The takeoff was observed to be normal, and at 0202:38, when the flight was five miles north of the VORTAC, a radar handoff from Departure Control to the Center was effected. The recordings of transmissions from Flight 304 failed to reflect any apprehension on the part of the captain. At 0203:15 he acknowledged instructions to contact the Center, however, he never complied with this instruction. It is therefore believed that at approximately this time or very shortly thereafter an emergency occurred. The facsimile profile indicates that at this time the flight should have accelerated to or near en route climb speed, traveled approximately 12 miles, and reached an altitude of about 4,000 feet. The center controller stated that he last observed the radar target at eight miles on the 030-degree radial of the VORTAC. Since the aircraft was found 6.5 miles northeast of this position, it is obvious that there was a time lapse between this observation and his inquiry about the flight as 0205:40. At this time both controllers had lost radar contact. Allowing for controller recognition and time for the radar target to fade, it is probable that Flight 304 crashed at approximately 0205. While the time plot in Attachment B had been styled to an impact time of 0205, it is interesting to note that in developing this profile, any attempt to use 0205:40 as the end-point, associated with normal climb speeds, resulted in an excess of 35-to-40-seconds.

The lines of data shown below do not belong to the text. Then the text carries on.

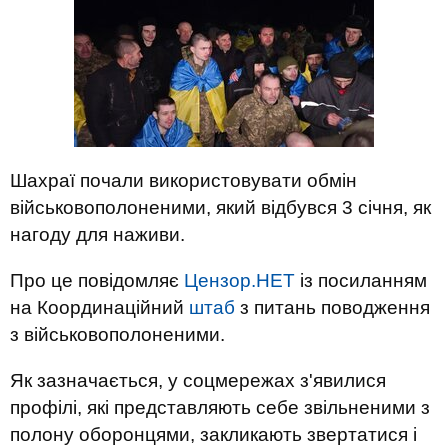
Шахраї почали використовувати обмін
військовополоненими, який відбувся 3 січня, як
нагоду для наживи.
Про це повідомляє
Цензор.НЕТ
із посиланням
на Координаційний
штаб
з питань поводження
з військовополоненими.
Як зазначається, у соцмережах з'явилися
профілі, які представляють себе звільненими з
полону оборонцями, закликають звертатися і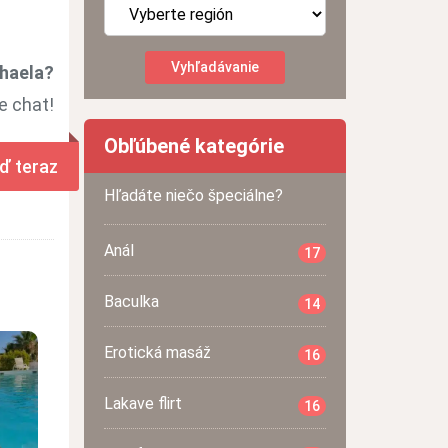
ihaela?
e chat!
Obľúbené kategórie
ď teraz
Hľadáte niečo špeciálne?
Anál
17
Baculka
14
Erotická masáž
16
Lakave flirt
16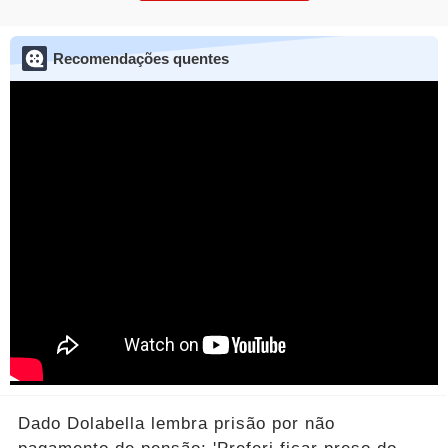
Recomendações quentes
Dado Dolabella lembra prisão por não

The recovery of all powerplants and portions of all extremities of the aircraft from a closely confined area indicates that the aircraft was structurally intact at the time of contact with the water. Based on the Board's observations over the years that the altitude of a diving aircraft tends to flatten between the times of the nose and wing contact, it can be assumed that N8607 struck the water at some dive angle in excess of the 20-degree indication in the damage pattern of the powerplants. The fact that the engines were being operated in the reverse thrust regime is in itself indicative of an attempt by the crew to recover from a diving upset into a steep dive, attributed to the successful recovery to the use of a previous thrust which, in addition to providing drag forces, produces a noseup pitching moment. Furthermore, it can be concluded from the symmetry of the powerplant damage pattern and from the small wreckage area that the aircraft was essentially level, laterally, at impact.

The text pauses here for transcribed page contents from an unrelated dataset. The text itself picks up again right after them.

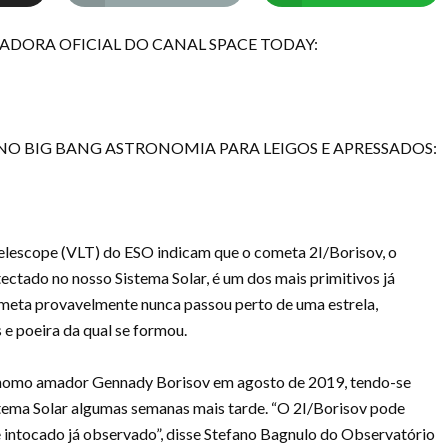
NADORA OFICIAL DO CANAL SPACE TODAY:
 BIG BANG ASTRONOMIA PARA LEIGOS E APRESSADOS:
lescope (VLT) do ESO indicam que o cometa 2I/Borisov, o
tectado no nosso Sistema Solar, é um dos mais primitivos já
eta provavelmente nunca passou perto de uma estrela,
 e poeira da qual se formou.
ônomo amador Gennady Borisov em agosto de 2019, tendo-se
stema Solar algumas semanas mais tarde. “O 2I/Borisov pode
 intocado já observado”, disse Stefano Bagnulo do Observatório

Examination of the horizontal stabilizer lower sprocket failure reflects that the sprocket rivets sheared during rotation of the sprocket in the sense of ANU. The Board can easily attribute the axial, non-rotational scoring of the sprocket shaft by the needle bearings, to impact damage. It cannot, however, accept the rotational pattern of rivet shear or the previously mentioned abnormal, displaced wear pattern of the unit as being associated with crash forces. These latter indications along with the discovered positions of the two irreversible-action stabilizer jackscrews reflect that the stabilizer drive unit had been operating in an abnormal condition over a period of time, then failed while being operated in an ANU direction from the full, or near full, AND position.